Penelitian Hidayat et al. (1999) diketahui bahwa pemberian 50-150 ppm IBA terhadap biji dan akar manggis meningkatkan pertambahan panjang akar, diameter batang, bobot total tanaman, kandungan dan serapan hara daun manggis. Pemberian trikontanol (0.075-0.150 ppm) meningkatkan panjang akar, luas daun, bobot tanaman serta serapan hara daun bibit yang berumur 7 bulan.

Upaya perbaikan sistem perakaran manggis juga dilakukan dengan mengiduksi perakaran manggis secara in vitro. Goh et al. (1994), berhasil menginduksi perakaran manggis dengan menggunakan IBA yang ditanam dalam vermikulit. Hasil penelitian Te-chato & Lim (1999) perakaran manggis lebih cepat terbentuk, lebih panjang dan kualitasnya lebih baik pada perlakuan perendaman 4,4 mM IBA selama 15 menit dalam gelap dan dikulturkan pada media WP yang ditambah 34,5 µM phloroglucinol. Perlakuan 10-20 ppm IBA diinkubasi dalam gelap selama 14 hari memberikan persentase perakaran yang baik (Triatminingsih et al. 2001).

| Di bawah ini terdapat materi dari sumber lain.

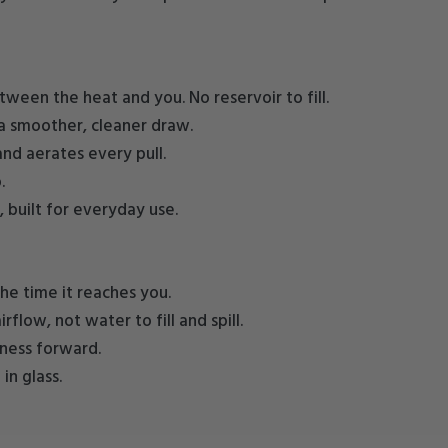
tween the heat and you. No reservoir to fill.
a smoother, cleaner draw.
and aerates every pull.
.
, built for everyday use.
he time it reaches you.
flow, not water to fill and spill.
hness forward.
n glass.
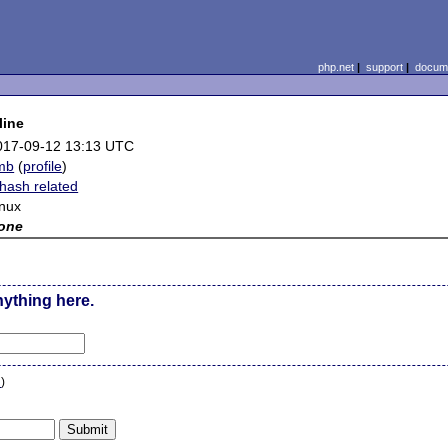
php.net
|
support
|
docume
line
017-09-12 13:13 UTC
mb
(
profile
)
hash related
inux
one
nything here.
n
)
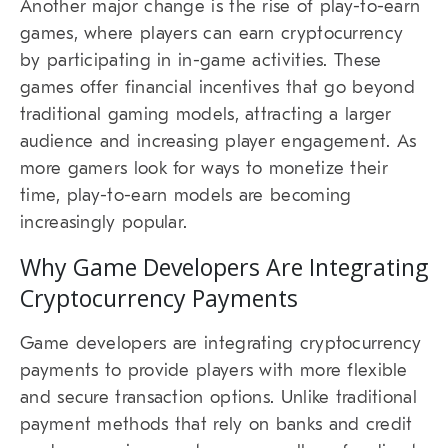
Another major change is the rise of play-to-earn
games, where players can earn cryptocurrency
by participating in in-game activities. These
games offer financial incentives that go beyond
traditional gaming models, attracting a larger
audience and increasing player engagement. As
more gamers look for ways to monetize their
time, play-to-earn models are becoming
increasingly popular.
Why Game Developers Are Integrating
Cryptocurrency Payments
Game developers are integrating cryptocurrency
payments to provide players with more flexible
and secure transaction options. Unlike traditional
payment methods that rely on banks and credit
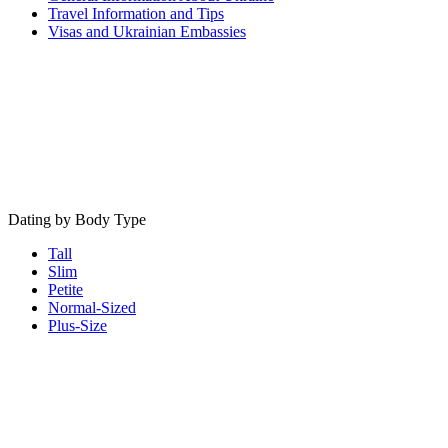
Travel Information and Tips
Visas and Ukrainian Embassies
Dating by Body Type
Tall
Slim
Petite
Normal-Sized
Plus-Size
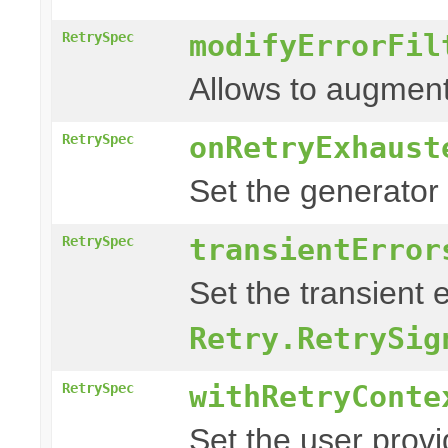
modifyErrorFil
RetrySpec
Allows to augment
onRetryExhaust
RetrySpec
Set the generator
transientError
RetrySpec
Set the transient 
Retry.RetrySig
withRetryConte
RetrySpec
Set the user prov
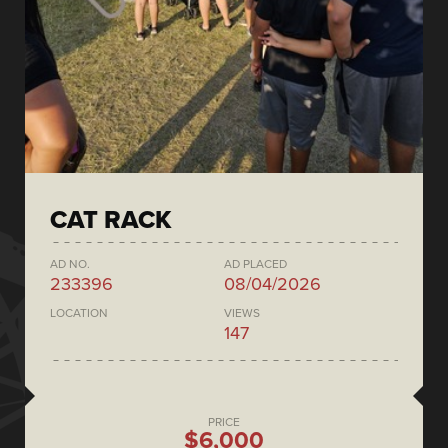
CAT RACK
AD NO.
AD PLACED
233396
08/04/2026
LOCATION
VIEWS
147
PRICE
$6,000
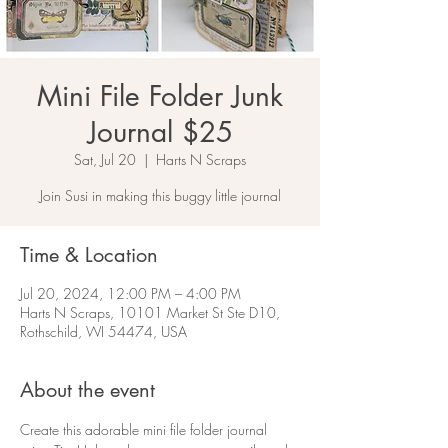
Mini File Folder Junk
Journal $25
Sat, Jul 20
  |  
Harts N Scraps
Join Susi in making this buggy little journal
Time & Location
Jul 20, 2024, 12:00 PM – 4:00 PM
Harts N Scraps, 10101 Market St Ste D10,
Rothschild, WI 54474, USA
About the event
Create this adorable mini file folder journal 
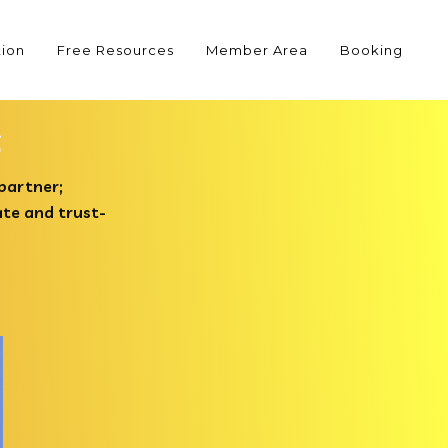
tion
Free Resources
Member Area
Booking
s
 partner;
ate and trust-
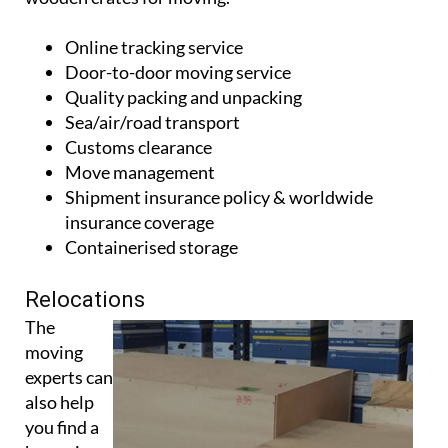
Online tracking service
Door-to-door moving service
Quality packing and unpacking
Sea/air/road transport
Customs clearance
Move management
Shipment insurance policy & worldwide
insurance coverage
Containerised storage
Relocations
The
moving
experts can
also help
you find a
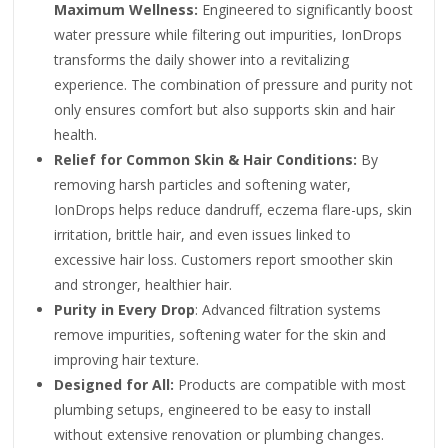
Maximum Wellness:
Engineered to significantly boost
water pressure while filtering out impurities, IonDrops
transforms the daily shower into a revitalizing
experience. The combination of pressure and purity not
only ensures comfort but also supports skin and hair
health.
Relief for Common Skin & Hair Conditions:
By
removing harsh particles and softening water,
IonDrops helps reduce dandruff, eczema flare-ups, skin
irritation, brittle hair, and even issues linked to
excessive hair loss. Customers report smoother skin
and stronger, healthier hair.
Purity in Every Drop
: Advanced filtration systems
remove impurities, softening water for the skin and
improving hair texture.
Designed for All:
Products are compatible with most
plumbing setups, engineered to be easy to install
without extensive renovation or plumbing changes.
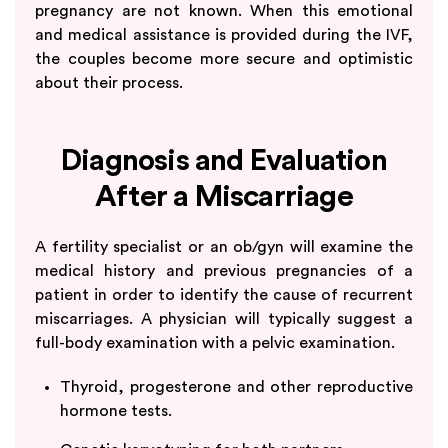
pregnancy are not known. When this emotional
and medical assistance is provided during the IVF,
the couples become more secure and optimistic
about their process.
Diagnosis and Evaluation
After a Miscarriage
A fertility specialist or an ob/gyn will examine the
medical history and previous pregnancies of a
patient in order to identify the cause of recurrent
miscarriages. A physician will typically suggest a
full-body examination with a pelvic examination.
Thyroid, progesterone and other reproductive
hormone tests.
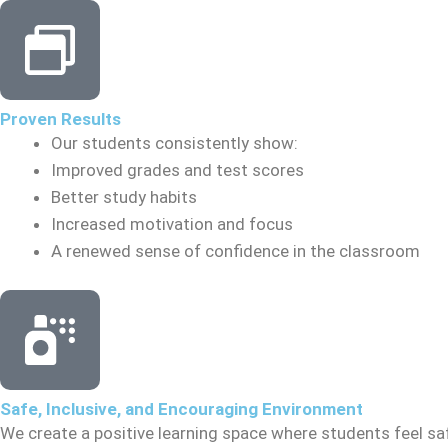
Proven Results
Our students consistently show:
Improved grades and test scores
Better study habits
Increased motivation and focus
A renewed sense of confidence in the classroom
Safe, Inclusive, and Encouraging Environment
We create a positive learning space where students feel sa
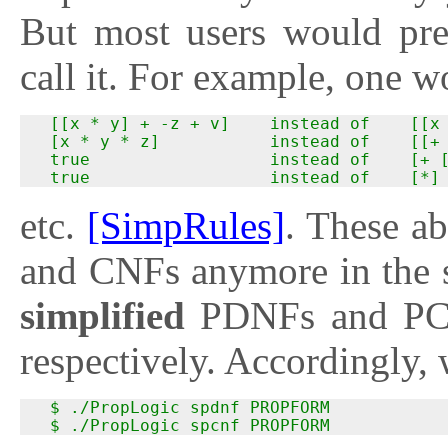
But most users would pr
call it. For example, one w
  [[x * y] + -z + v]    instead of    [[x 
  [x * y * z]           instead of    [[+ 
  true                  instead of    [+ [
  true                  instead of    [*]
etc.
[SimpRules]
. These a
and CNFs anymore in the s
simplified
PDNFs and P
respectively. Accordingly
  $ ./PropLogic spdnf PROPFORM

  $ ./PropLogic spcnf PROPFORM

Pertumbuhan dan perkembangan akar manggis yang dikulturkan secara in vitro dapat juga ditingkatkan dengan menerapkan sifat tumbuhan tersebut di lapangan, yaitu dengan mengontrol faktor lingkungan in vitro seperti perlakuan pengaturan CO2 dan peningkatan intensitas cahaya dalam wadah

kultur sehingga eksplan yang mempunyai klorofil dapat melakukan proses fotosintesis dengan optimal. Kultur seperti ini dikatakan bahwa eksplan tumbuh dalam keadaan fotoautotrofik (perbanyakan mikro dengan media bebas gula). Ermayanti et al. (1999) menyatakan bahwa planlet manggis yang ditanam dalam media bebas gula, menggunakan substrat vermikulit dan dengan pengaturan CO2 menghasilkan persen perakaran dan panjang akar yang lebih tinggi dibandingkan kontrol. Pertamawati (2003) juga mendapatkan bahwa, planlet manggis yang dikulturkan secara in vitro dalam keadaan fotoautotrofik nyata lebih baik pertumbuhannya, akar planlet lebih panjang dan daunnya lebih luas dibandingkan dengan keadaan miksotrofik (medium tumbuh mengandung gula).